**GOAL OF THE EXERCISE:**
Take the listing from its first line through the line that contains "mogu raditi štogod" and please retype those lines exactly, leaving out the pictures.
□ □ □ □ □ □ □
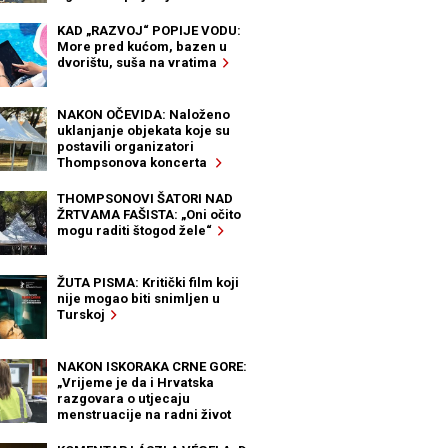
KAD „RAZVOJ“ POPIJE VODU:
More pred kućom, bazen u
dvorištu, suša na vratima
NAKON OČEVIDA: Naloženo
uklanjanje objekata koje su
postavili organizatori
Thompsonova koncerta
THOMPSONOVI ŠATORI NAD
ŽRTVAMA FAŠISTA: „Oni očito
mogu raditi štogod žele“
ŽUTA PISMA: Kritički film koji
nije mogao biti snimljen u
Turskoj
NAKON ISKORAKA CRNE GORE:
„Vrijeme je da i Hrvatska
razgovara o utjecaju
menstruacije na radni život
žena“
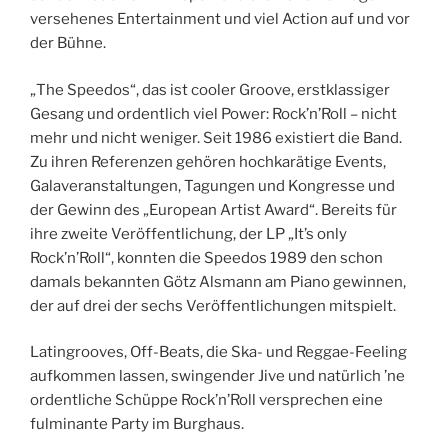
versehenes Entertainment und viel Action auf und vor
der Bühne.
„The Speedos“, das ist cooler Groove, erstklassiger
Gesang und ordentlich viel Power: Rock’n’Roll – nicht
mehr und nicht weniger. Seit 1986 existiert die Band.
Zu ihren Referenzen gehören hochkarätige Events,
Galaveranstaltungen, Tagungen und Kongresse und
der Gewinn des „European Artist Award“. Bereits für
ihre zweite Veröffentlichung, der LP „It’s only
Rock’n’Roll“, konnten die Speedos 1989 den schon
damals bekannten Götz Alsmann am Piano gewinnen,
der auf drei der sechs Veröffentlichungen mitspielt.
Latingrooves, Off-Beats, die Ska- und Reggae-Feeling
aufkommen lassen, swingender Jive und natürlich ’ne
ordentliche Schüppe Rock’n’Roll versprechen eine
fulminante Party im Burghaus.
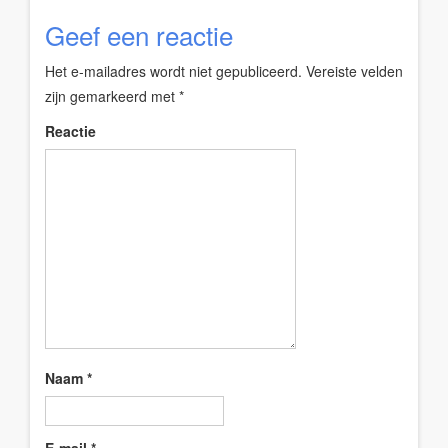
Geef een reactie
Het e-mailadres wordt niet gepubliceerd.
Vereiste velden
zijn gemarkeerd met
*
Reactie
Naam
*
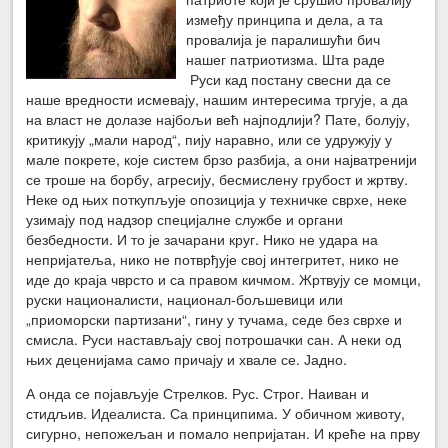
између принципа и дела, а та
провалија је паралишући бич
нашег патриотизма. Шта раде
Руси кад постану свесни да се
наше вредности исмевају, нашим интересима тргује, а да
на власт не долазе најбољи већ најподлији? Пате, болују,
критикују „мали народ“, пију наравно, или се удружују у
мале покрете, које систем брзо разбија, а они најватренији
се троше на борбу, агресију, бесмислену грубост и жртву.
Неке од њих поткупљује опозиција у техничке сврхе, неке
узимају под надзор специјалне службе и органи
безбедности. И то је зачарани круг. Нико не удара на
непријатеља, нико не потврђује свој интегритет, нико не
иде до краја чврсто и са правом кичмом. Жртвују се момци,
руски националисти, национал-бољшевици или
„приоморски партизани“, гину у тучама, седе без сврхе и
смисла. Руси настављају свој потрошачки сан. А неки од
њих деценијама само причају и хвале се. Јадно.
А онда се појављује Стрелков. Рус. Строг. Наиван и
стидљив. Идеалиста. Са принципима. У обичном животу,
сигурно, непожељан и помало непријатан. И креће на прву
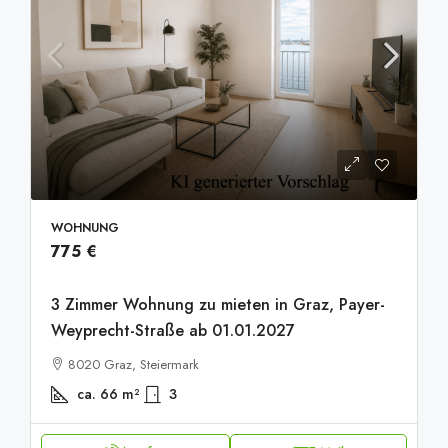
WOHNUNG
20251001_093610014_iOS
775 €
3 Zimmer Wohnung zu mieten in Graz, Payer-
Weyprecht-Straße ab 01.01.2027
8020 Graz, Steiermark
ca. 66
m²
3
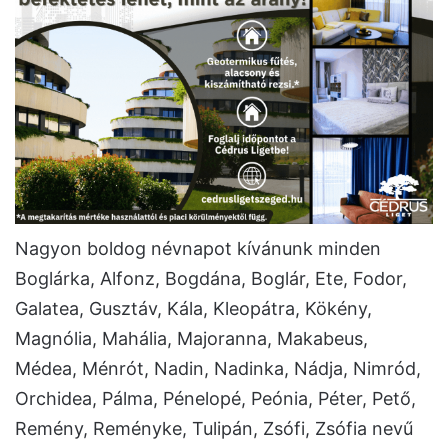
Nagyon boldog névnapot kívánunk minden
Boglárka, Alfonz, Bogdána, Boglár, Ete, Fodor,
Galatea, Gusztáv, Kála, Kleopátra, Kökény,
Magnólia, Mahália, Majoranna, Makabeus,
Médea, Ménrót, Nadin, Nadinka, Nádja, Nimród,
Orchidea, Pálma, Pénelopé, Peónia, Péter, Pető,
Remény, Reményke, Tulipán, Zsófi, Zsófia nevű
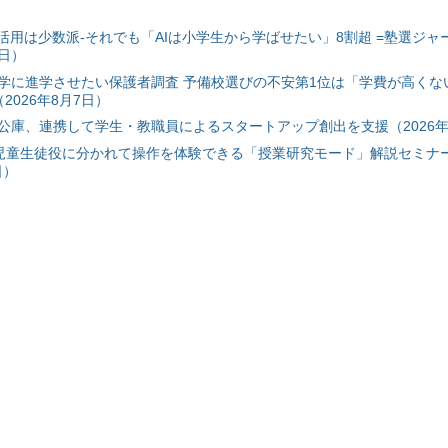
I活用は少数派-それでも「AIは小学生から学ばせたい」8割超 =塾選ジャ
7日）
学に進学させたい保護者調査 予備校選びの不安第1位は「学費が高くな
2026年8月7日）
公庫、連携して学生・教職員によるスタートアップ創出を支援（2026年
と児童生徒役に分かれて操作を体験できる「授業研究モード」解説セミナー
日）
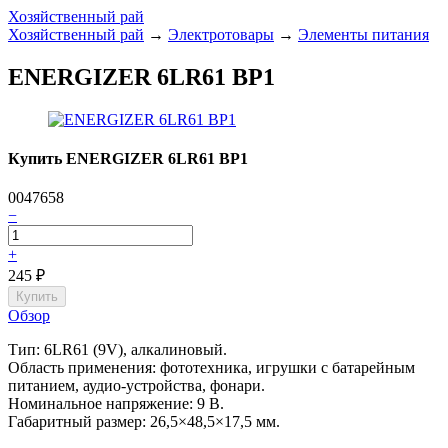
Хозяйственный рай
Хозяйственный рай
→
Электротовары
→
Элементы питания
ENERGIZER 6LR61 BP1
Купить ENERGIZER 6LR61 BP1
0047658
−
+
245
₽
Обзор
Тип: 6LR61 (9V), алкалиновый.
Область применения: фототехника, игрушки с батарейным
питанием, аудио-устройства, фонари.
Номинальное напряжение: 9 В.
Габаритный размер: 26,5×48,5×17,5 мм.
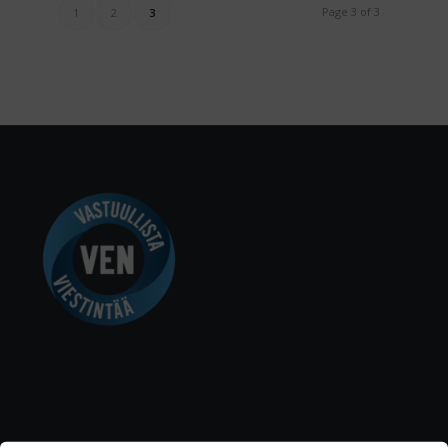
Page 3 of 3
1
2
3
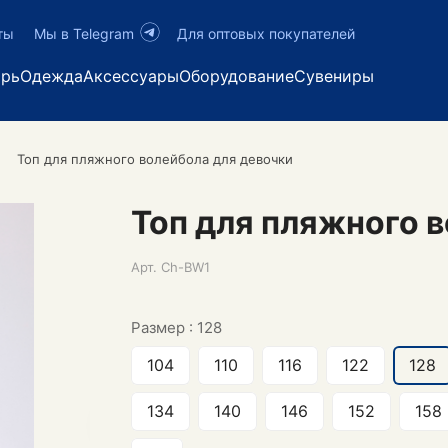
ты
Мы в Telegram
Для оптовых покупателей
арь
Одежда
Аксессуары
Оборудование
Сувениры
Топ для пляжного волейбола для девочки
Топ для пляжного 
Арт.
Ch-BW1
Размер :
128
104
110
116
122
128
134
140
146
152
158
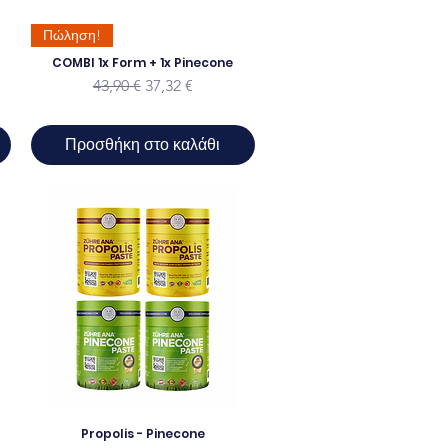
Πώληση!
COMBI 1x Form + 1x Pinecone
Κανονική τιμή
Τιμή Έκπτωσης
43,90 €
37,32 €
ης
Προσθήκη στο καλάθι
Propolis - Pinecone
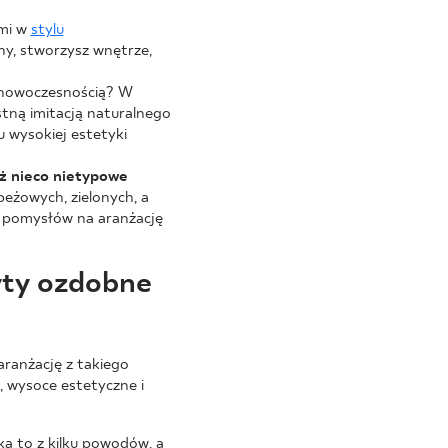
ymi w
stylu
ny, stworzysz wnętrze,
nowoczesnością? W
stną imitacją naturalnego
u wysokiej estetyki
eż nieco nietypowe
eżowych, zielonych, a
o pomysłów na aranżację
yty ozdobne
aranżację z takiego
, wysoce estetyczne i
a to z kilku powodów, a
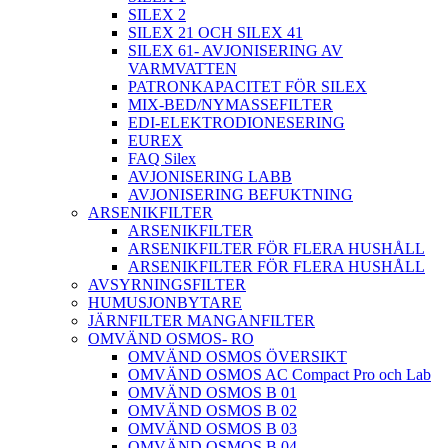
SILEX 2
SILEX 21 OCH SILEX 41
SILEX 61- AVJONISERING AV
VARMVATTEN
PATRONKAPACITET FÖR SILEX
MIX-BED/NYMASSEFILTER
EDI-ELEKTRODIONESERING
EUREX
FAQ Silex
AVJONISERING LABB
AVJONISERING BEFUKTNING
ARSENIKFILTER
ARSENIKFILTER
ARSENIKFILTER FÖR FLERA HUSHÅLL
ARSENIKFILTER FÖR FLERA HUSHÅLL
AVSYRNINGSFILTER
HUMUSJONBYTARE
JÄRNFILTER MANGANFILTER
OMVÄND OSMOS- RO
OMVÄND OSMOS ÖVERSIKT
OMVÄND OSMOS AC Compact Pro och Lab
OMVÄND OSMOS B 01
OMVÄND OSMOS B 02
OMVÄND OSMOS B 03
OMVÄND OSMOS B 04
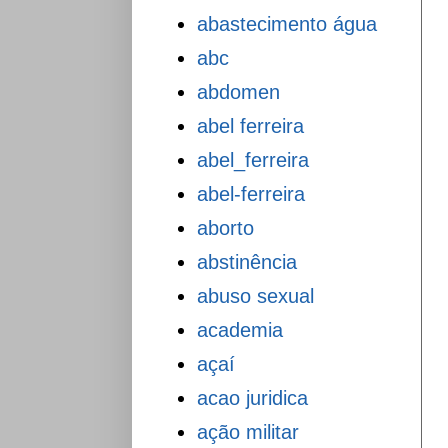
abastecimento água
abc
abdomen
abel ferreira
abel_ferreira
abel-ferreira
aborto
abstinência
abuso sexual
academia
açaí
acao juridica
ação militar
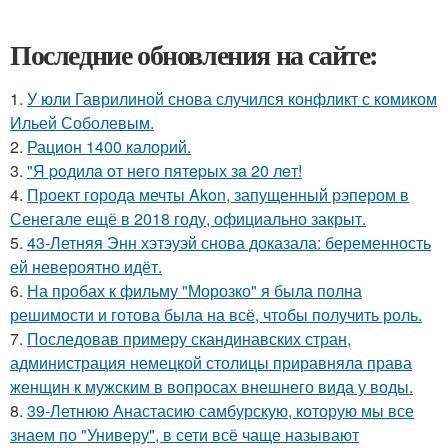
Последние обновления на сайте:
1.
У юли Гаврилиной снова случился конфликт с комиком
Ильей Соболевым.
2.
Рацион 1400 калорий.
3.
"Я poдилa oт нeгo пятepых зa 20 лeт!
4.
Проект города мечты Akon, запущенный рэпером в
Сенегале ещё в 2018 году, официально закрыт.
5.
43-Летняя Энн хэтэуэй снова доказала: беременность
ей невероятно идёт.
6.
На пробах к фильму "Морозко" я была полна
решимости и готова была на всё, чтобы получить роль.
7.
Последовав примеру скандинавских стран,
администрация немецкой столицы приравняла права
женщин к мужским в вопросах внешнего вида у воды.
8.
39-Летнюю Анастасию самбурскую, которую мы все
знаем по "Универу", в сети всё чаще называют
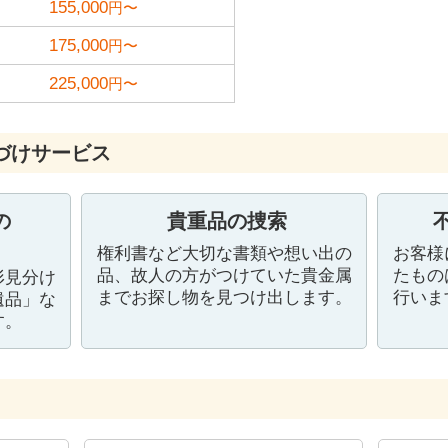
155,000
円〜
175,000
円〜
225,000
円〜
づけサービス
の
貴重品の捜索
権利書など大切な書類や想い出の
お客様
品、故人の方がつけていた貴金属
たもの
形見分け
までお探し物を見つけ出します。
行いま
遺品」な
す。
□ □ □ □ □ □ □
**FINAL ANSWER:**
KAD „RAZVOJ“ POPIJE VODU:
More pred kućom, bazen u
dvorištu, suša na vratima
NAKON OČEVIDA: Naloženo
uklanjanje objekata koje su
postavili organizatori
Thompsonova koncerta
THOMPSONOVI ŠATORI NAD
ŽRTVAMA FAŠISTA: „Oni očito
mogu raditi štogod žele“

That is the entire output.